Secondary Authentication is necessary for opening new sessions and for transporting data. In this authentication phase, security attributes should be mapped from higher levels of abstraction to concrete security enforcement mechanisms.
In this case, the identified problems are:
  • Different heterogeneous devices can cause security problems when communicating with each other and
  • Performance and operation issues can cause devices not to use the same authentication and authorization protocols.
Our qualifiers are:
  • Access control policies with the second authentication process;
  • Communication between devices requiring mutual authentication;
  • Integrity and confidentiality ensuring authentication and authorization;
  • Lightweight versions of security mechanisms for group device authentication and authorization.
The expected outcome is the following:
  • Creation of security levels based on access mechanisms and
  • Access of security attributes, which can describe security access and control levels.
Service-Based Security. Introduction of Service-Based Architecture (SBA) moves from monolithic (reference point) to modular architecture. New instances of a Network Function can be deployed without impacting existing NFs. The Consumer–Producer service model makes communication among NFs feasible. API calls replace the communication request-response or subscribe–notify between Network Functions.
Service-based communication requires the following security mechanisms: (i) authentication and authorization and (ii) confidentiality, integrity and replay protection.
In Release 15 of 3GPP, direct communication without proxy between NFs was introduced with mutual authentication and transport encryption based on TLS protocol and token-based authorization based on OAuth2.0 protocol.

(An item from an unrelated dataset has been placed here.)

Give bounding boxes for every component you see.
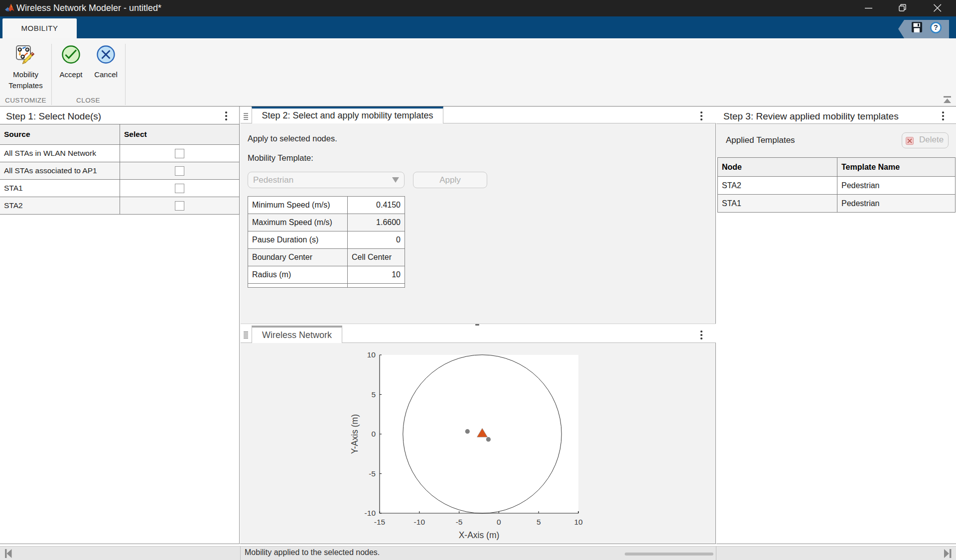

In 5G, the NRF offers a Nnrf_AccessToken service for Oauth2 authorization [38] following the Client Credentials authorization grant [39].

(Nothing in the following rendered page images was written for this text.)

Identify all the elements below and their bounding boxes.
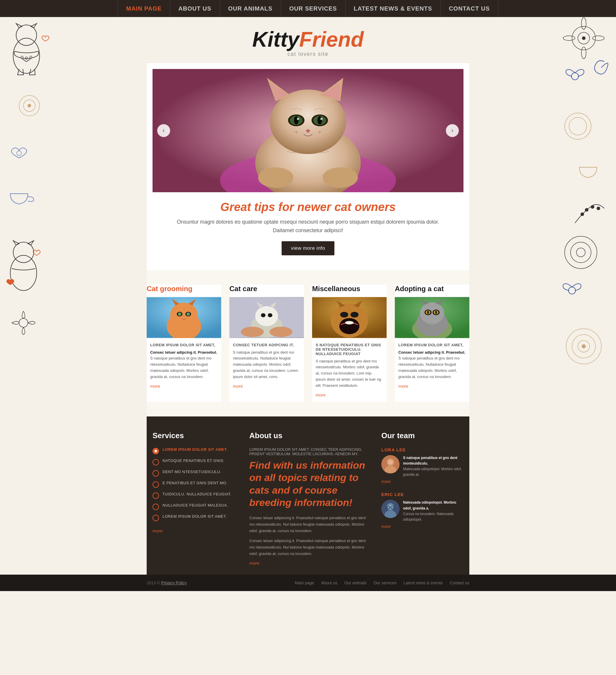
svg-point-33 <box>568 287 576 294</box>
card-misc-body: S NATOQUE PENATIBUS ET GNIS DE Ntessetui… <box>312 343 386 402</box>
svg-point-23 <box>571 73 579 80</box>
svg-point-32 <box>577 248 585 257</box>
svg-marker-14 <box>28 241 34 245</box>
footer-links: Main page About us Our animals Our servi… <box>295 581 469 585</box>
svg-point-1 <box>13 38 39 73</box>
card-adopt-image <box>395 297 469 338</box>
card-grooming-body: LOREM IPSUM DOLOR SIT AMET, Consec tetue… <box>147 343 221 393</box>
nav-main-page[interactable]: MAIN PAGE <box>118 0 170 17</box>
svg-point-20 <box>582 47 586 59</box>
footer-link-2[interactable]: Our animals <box>344 581 366 585</box>
slider-prev[interactable]: ‹ <box>157 124 170 137</box>
service-text-4: TUIDICULU. NULLADUICE FEUGIAT. <box>163 492 232 496</box>
card-adopt-label: LOREM IPSUM DOLOR SIT AMET, <box>399 343 466 347</box>
service-text-0: LOREM IPSUM DOLOR SIT AMET. <box>163 447 228 452</box>
service-item-1[interactable]: NATOQUE PENATIBUS ET GNIS. <box>153 458 235 465</box>
service-item-3[interactable]: E PENATIBUS ET GNIS DENT MO. <box>153 481 235 488</box>
service-item-2[interactable]: DENT MO NTESSETUIDICULU. <box>153 469 235 476</box>
svg-point-103 <box>388 505 393 509</box>
cards-section: Cat grooming <box>147 270 469 417</box>
footer-link-3[interactable]: Our services <box>373 581 397 585</box>
about-title: About us <box>249 431 367 440</box>
svg-point-50 <box>294 116 298 125</box>
logo[interactable]: KittyFriend <box>147 29 469 50</box>
svg-point-81 <box>351 312 358 317</box>
footer-copyright: 2013 © Privacy Policy <box>147 581 187 585</box>
card-grooming-image <box>147 297 221 338</box>
doodle-right <box>557 0 616 675</box>
svg-point-83 <box>345 321 353 324</box>
svg-point-28 <box>597 207 600 210</box>
svg-point-60 <box>170 303 198 327</box>
footer-link-5[interactable]: Contact us <box>450 581 469 585</box>
svg-point-74 <box>241 327 264 337</box>
team-member-0-text: S natoque penatibus et gns dent monteuid… <box>403 455 463 478</box>
svg-point-7 <box>19 95 39 116</box>
svg-point-17 <box>578 32 590 44</box>
hero-image: ‹ › <box>153 69 463 192</box>
service-icon-6 <box>153 515 159 521</box>
service-item-4[interactable]: TUIDICULU. NULLADUICE FEUGIAT. <box>153 492 235 499</box>
card-care-more[interactable]: more <box>233 384 243 389</box>
services-more-link[interactable]: more <box>153 528 163 533</box>
about-more-link[interactable]: more <box>249 560 259 566</box>
team-avatar-0 <box>381 455 400 473</box>
team-member-0-name: LORA LEE <box>381 447 463 452</box>
service-item-5[interactable]: NULLADUICE FEUGIAT MALESUA. <box>153 503 235 510</box>
about-big-text: Find with us information on all topics r… <box>249 459 367 509</box>
slider-next[interactable]: › <box>446 124 459 137</box>
hero-section: ‹ › Great tips for newer cat owners Onsu… <box>147 63 469 270</box>
about-column: About us LOREM IPSUM DOLOR SIT AMET, CON… <box>249 431 367 566</box>
svg-marker-3 <box>31 23 37 28</box>
footer-inner: 2013 © Privacy Policy Main page About us… <box>147 581 469 585</box>
nav-our-services[interactable]: OUR SERVICES <box>281 0 346 17</box>
svg-point-75 <box>270 327 292 337</box>
team-member-0-more[interactable]: more <box>381 479 391 484</box>
card-care-body: CONSEC TETUER ADIPCING IT. S natoque pen… <box>230 343 304 393</box>
svg-point-73 <box>268 313 272 317</box>
card-adopt-body: LOREM IPSUM DOLOR SIT AMET, Consec tetue… <box>395 343 469 393</box>
team-member-1: ERIC LEE <box>381 492 463 529</box>
footer-link-1[interactable]: About us <box>321 581 337 585</box>
about-desc-1: Consec tetuer adipiscing it. Praesebul n… <box>249 515 367 534</box>
svg-point-69 <box>255 306 278 326</box>
footer-privacy-link[interactable]: Privacy Policy <box>161 581 187 585</box>
nav-news-events[interactable]: LATEST NEWS & EVENTS <box>346 0 441 17</box>
services-title: Services <box>153 431 235 440</box>
svg-point-53 <box>320 118 323 120</box>
nav-contact-us[interactable]: CONTACT US <box>441 0 498 17</box>
svg-point-56 <box>258 167 293 188</box>
card-care: Cat care <box>230 285 304 402</box>
service-icon-2 <box>153 470 159 476</box>
footer-link-0[interactable]: Main page <box>295 581 314 585</box>
team-member-0: LORA LEE S natoque penatibus et gns de <box>381 447 463 484</box>
nav-about-us[interactable]: ABOUT US <box>170 0 220 17</box>
service-item-0[interactable]: LOREM IPSUM DOLOR SIT AMET. <box>153 447 235 454</box>
card-adopt-more[interactable]: more <box>399 384 408 389</box>
card-adopt-text: Consec tetuer adipcing it. Praesebul. S … <box>399 350 466 380</box>
svg-point-26 <box>585 208 589 212</box>
svg-marker-13 <box>13 241 19 245</box>
team-member-0-row: S natoque penatibus et gns dent monteuid… <box>381 455 463 478</box>
card-grooming-text: Consec tetuer adipcing it. Praesebul. S … <box>150 350 217 380</box>
team-avatar-1 <box>381 500 400 518</box>
team-member-1-more[interactable]: more <box>381 524 391 529</box>
card-grooming-more[interactable]: more <box>150 384 160 389</box>
svg-point-12 <box>10 255 37 291</box>
nav-bar: MAIN PAGE ABOUT US OUR ANIMALS OUR SERVI… <box>0 0 616 17</box>
service-item-6[interactable]: LOREM IPSUM DOLOR SIT AMET. <box>153 514 235 521</box>
svg-marker-2 <box>16 23 22 28</box>
card-misc-more[interactable]: more <box>316 392 326 397</box>
svg-point-29 <box>581 213 584 216</box>
bottom-section: Services LOREM IPSUM DOLOR SIT AMET. NAT… <box>147 417 469 575</box>
card-misc-label: S NATOQUE PENATIBUS ET GNIS DE Ntessetui… <box>316 343 383 356</box>
footer-link-4[interactable]: Latest news & events <box>404 581 443 585</box>
svg-point-51 <box>318 116 322 125</box>
card-care-title: Cat care <box>230 285 304 293</box>
nav-our-animals[interactable]: OUR ANIMALS <box>220 0 281 17</box>
team-member-1-text: Nalesuada odiopolopol. Morbnc odof, grav… <box>403 500 463 522</box>
card-adopt: Adopting a cat <box>395 285 469 402</box>
hero-cta-button[interactable]: view more info <box>282 241 335 255</box>
svg-point-66 <box>187 312 190 316</box>
svg-point-5 <box>25 57 27 59</box>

In Release 16 of 3GPP, the SBA evolved to indirect communication: a Service Communication Proxy (SCP) in the path between consumers and producers. The NRF needs to be aware that the SCP can request tokens on behalf of consumers. With token-based authorization, with the NRF and the SCP, we can define and enforce the trust domain inside the 5G network per network slice. According to Clause 6.1.6 of the 3GPP TS 29.510 [40], the NRF can authorize based on the attributes presented in Table 1.
The NRF acts as an authorization server, provides Network Functions tokens on the predefined information (Table 1) and defines the trust domain. It also controls separation between slices (see Figure 10). In the case of a compromised NF, the communication is limited to the trusted domain. Network Domain Security (NDS/IP) can still be used for network layer protection for non-SBA interfaces.

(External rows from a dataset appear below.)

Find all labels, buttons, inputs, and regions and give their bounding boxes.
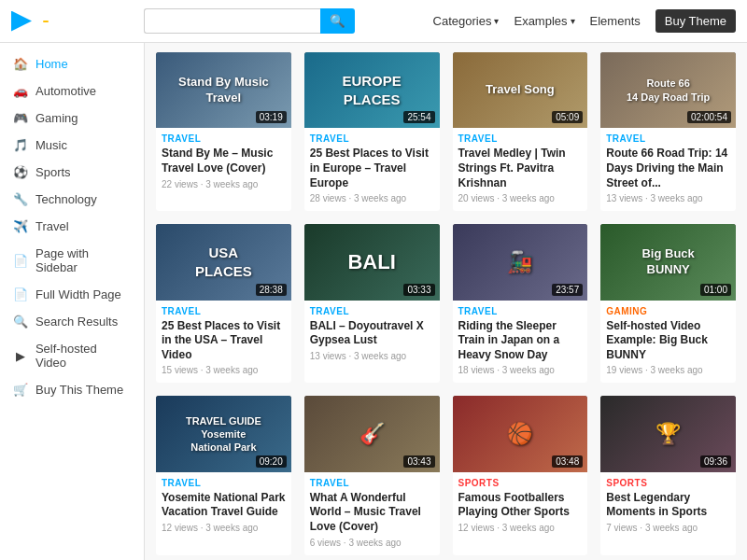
video-title[interactable]: Famous Footballers Playing Other Sports xyxy=(458,491,583,520)
sidebar-item-travel[interactable]: ✈️Travel xyxy=(0,213,144,240)
video-category: GAMING xyxy=(606,306,730,316)
video-title[interactable]: Best Legendary Moments in Sports xyxy=(606,491,730,520)
sidebar-item-label: Gaming xyxy=(35,111,78,125)
video-thumbnail[interactable]: 🎸 03:43 xyxy=(304,396,440,471)
sidebar-icon: ▶ xyxy=(13,349,28,363)
video-card[interactable]: Big BuckBUNNY 01:00 GAMING Self-hosted V… xyxy=(600,224,736,383)
video-title[interactable]: Travel Medley | Twin Strings Ft. Pavitra… xyxy=(458,147,583,190)
sidebar-item-gaming[interactable]: 🎮Gaming xyxy=(0,105,144,132)
video-category: TRAVEL xyxy=(606,133,730,144)
main-content: Stand By Music Travel 03:19 TRAVEL Stand… xyxy=(145,43,747,560)
logo-pro-badge xyxy=(43,21,49,22)
video-title[interactable]: What A Wonderful World – Music Travel Lo… xyxy=(310,491,434,535)
video-card[interactable]: Stand By Music Travel 03:19 TRAVEL Stand… xyxy=(156,52,291,211)
video-duration: 03:33 xyxy=(403,284,434,296)
video-duration: 01:00 xyxy=(700,284,731,296)
sidebar-item-buy-this-theme[interactable]: 🛒Buy This Theme xyxy=(0,376,144,403)
video-card[interactable]: 🚂 23:57 TRAVEL Riding the Sleeper Train … xyxy=(453,224,588,383)
video-meta: TRAVEL Stand By Me – Music Travel Love (… xyxy=(156,128,291,196)
video-meta: SPORTS Best Legendary Moments in Sports … xyxy=(600,472,736,540)
search-button[interactable]: 🔍 xyxy=(320,8,355,34)
video-category: TRAVEL xyxy=(458,133,583,144)
logo[interactable] xyxy=(11,11,133,32)
sidebar-icon: 📄 xyxy=(13,287,28,301)
thumb-text: 🚂 xyxy=(503,245,536,280)
nav-elements[interactable]: Elements xyxy=(590,14,641,28)
video-meta: TRAVEL 25 Best Places to Visit in Europe… xyxy=(304,128,440,211)
video-card[interactable]: TRAVEL GUIDEYosemiteNational Park 09:20 … xyxy=(156,396,291,554)
video-meta: TRAVEL What A Wonderful World – Music Tr… xyxy=(304,472,440,555)
video-info: 13 views · 3 weeks ago xyxy=(606,193,730,203)
sidebar-icon: 🔧 xyxy=(13,192,28,206)
header: 🔍 Categories ▾ Examples ▾ Elements Buy T… xyxy=(0,0,747,43)
video-title[interactable]: Route 66 Road Trip: 14 Days Driving the … xyxy=(606,147,730,190)
video-info: 7 views · 3 weeks ago xyxy=(606,523,730,533)
sidebar-item-technology[interactable]: 🔧Technology xyxy=(0,186,144,213)
video-thumbnail[interactable]: Route 6614 Day Road Trip 02:00:54 xyxy=(600,52,736,128)
video-info: 19 views · 3 weeks ago xyxy=(606,365,730,375)
video-title[interactable]: Riding the Sleeper Train in Japan on a H… xyxy=(458,319,583,363)
video-category: TRAVEL xyxy=(310,478,434,488)
sidebar-icon: 🔍 xyxy=(13,315,28,329)
sidebar-item-sports[interactable]: ⚽Sports xyxy=(0,159,144,186)
video-card[interactable]: EUROPEPLACES 25:54 TRAVEL 25 Best Places… xyxy=(304,52,440,211)
sidebar-icon: 🎵 xyxy=(13,138,28,152)
layout: 🏠Home🚗Automotive🎮Gaming🎵Music⚽Sports🔧Tec… xyxy=(0,43,747,560)
video-card[interactable]: 🎸 03:43 TRAVEL What A Wonderful World – … xyxy=(304,396,440,554)
video-info: 22 views · 3 weeks ago xyxy=(162,179,286,189)
sidebar-icon: 🚗 xyxy=(13,84,28,98)
thumb-text: USAPLACES xyxy=(191,240,256,284)
video-card[interactable]: USAPLACES 28:38 TRAVEL 25 Best Places to… xyxy=(156,224,291,383)
video-card[interactable]: 🏆 09:36 SPORTS Best Legendary Moments in… xyxy=(600,396,736,554)
sidebar-item-music[interactable]: 🎵Music xyxy=(0,132,144,159)
video-info: 6 views · 3 weeks ago xyxy=(310,538,434,548)
video-duration: 09:20 xyxy=(256,455,287,468)
video-thumbnail[interactable]: USAPLACES 28:38 xyxy=(156,224,291,300)
nav-examples[interactable]: Examples ▾ xyxy=(514,14,574,28)
video-title[interactable]: Stand By Me – Music Travel Love (Cover) xyxy=(162,147,286,175)
thumb-text: Route 6614 Day Road Trip xyxy=(623,73,713,107)
thumb-text: 🏆 xyxy=(652,417,684,452)
nav-buy-theme[interactable]: Buy Theme xyxy=(655,9,736,33)
sidebar-item-home[interactable]: 🏠Home xyxy=(0,50,144,77)
sidebar-item-search-results[interactable]: 🔍Search Results xyxy=(0,308,144,335)
video-thumbnail[interactable]: Stand By Music Travel 03:19 xyxy=(156,52,291,128)
video-card[interactable]: Travel Song 05:09 TRAVEL Travel Medley |… xyxy=(453,52,588,211)
video-thumbnail[interactable]: Big BuckBUNNY 01:00 xyxy=(600,224,736,300)
video-thumbnail[interactable]: Travel Song 05:09 xyxy=(453,52,588,128)
video-title[interactable]: 25 Best Places to Visit in the USA – Tra… xyxy=(162,319,286,363)
nav-categories[interactable]: Categories ▾ xyxy=(433,14,500,28)
sidebar-item-label: Search Results xyxy=(35,315,118,329)
video-category: TRAVEL xyxy=(310,306,434,316)
video-thumbnail[interactable]: TRAVEL GUIDEYosemiteNational Park 09:20 xyxy=(156,396,291,471)
categories-chevron: ▾ xyxy=(494,16,499,26)
video-title[interactable]: Yosemite National Park Vacation Travel G… xyxy=(162,491,286,520)
thumb-text: 🎸 xyxy=(356,417,388,452)
video-card[interactable]: Route 6614 Day Road Trip 02:00:54 TRAVEL… xyxy=(600,52,736,211)
sidebar-item-full-width-page[interactable]: 📄Full Width Page xyxy=(0,281,144,308)
sidebar-item-automotive[interactable]: 🚗Automotive xyxy=(0,77,144,105)
sidebar-item-page-with-sidebar[interactable]: 📄Page with Sidebar xyxy=(0,240,144,281)
video-title[interactable]: BALI – Doyoutravel X Gypsea Lust xyxy=(310,319,434,348)
search-input[interactable] xyxy=(144,8,320,34)
video-title[interactable]: 25 Best Places to Visit in Europe – Trav… xyxy=(310,147,434,190)
video-meta: SPORTS Famous Footballers Playing Other … xyxy=(453,472,588,540)
sidebar-item-self-hosted-video[interactable]: ▶Self-hosted Video xyxy=(0,335,144,376)
thumb-text: BALI xyxy=(344,245,399,280)
video-card[interactable]: BALI 03:33 TRAVEL BALI – Doyoutravel X G… xyxy=(304,224,440,383)
sidebar-icon: 🛒 xyxy=(13,383,28,397)
sidebar: 🏠Home🚗Automotive🎮Gaming🎵Music⚽Sports🔧Tec… xyxy=(0,43,145,560)
video-thumbnail[interactable]: 🚂 23:57 xyxy=(453,224,588,300)
video-title[interactable]: Self-hosted Video Example: Big Buck BUNN… xyxy=(606,319,730,363)
video-thumbnail[interactable]: 🏆 09:36 xyxy=(600,396,736,471)
thumb-text: Big BuckBUNNY xyxy=(638,243,698,282)
examples-chevron: ▾ xyxy=(571,16,575,26)
video-thumbnail[interactable]: EUROPEPLACES 25:54 xyxy=(304,52,440,128)
video-thumbnail[interactable]: BALI 03:33 xyxy=(304,224,440,300)
video-thumbnail[interactable]: 🏀 03:48 xyxy=(453,396,588,471)
video-grid: Stand By Music Travel 03:19 TRAVEL Stand… xyxy=(156,52,736,560)
video-category: TRAVEL xyxy=(310,133,434,144)
video-duration: 02:00:54 xyxy=(687,111,731,123)
thumb-text: EUROPEPLACES xyxy=(338,68,404,112)
video-card[interactable]: 🏀 03:48 SPORTS Famous Footballers Playin… xyxy=(453,396,588,554)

The identified problem, in this case, is mainly that the Network Function needs to be identified, authenticated and authorized, and our qualifiers are:
  • Token-based authorization to identify trust domain NFs with authorization token grants;
  • Mutual authentication with digital certificates;
  • Encrypting communication with encryption policies;
  • Traffic filtering capabilities.
The general outcomes are:
  • Creation of trust domains and isolation of slice components with security principles and
  • SBA security attributes, which can describe security access and control levels for Network Functions.
Exposure Security. The Exposure Security should define the security attributes of any information exposed in the APIs defined in the Common API Framework (CAPIF), which defines exposed capabilities for all 3GPP Northbound APIs.
CAPIF Security defines interface protection, security method negotiation and authentication and authorization.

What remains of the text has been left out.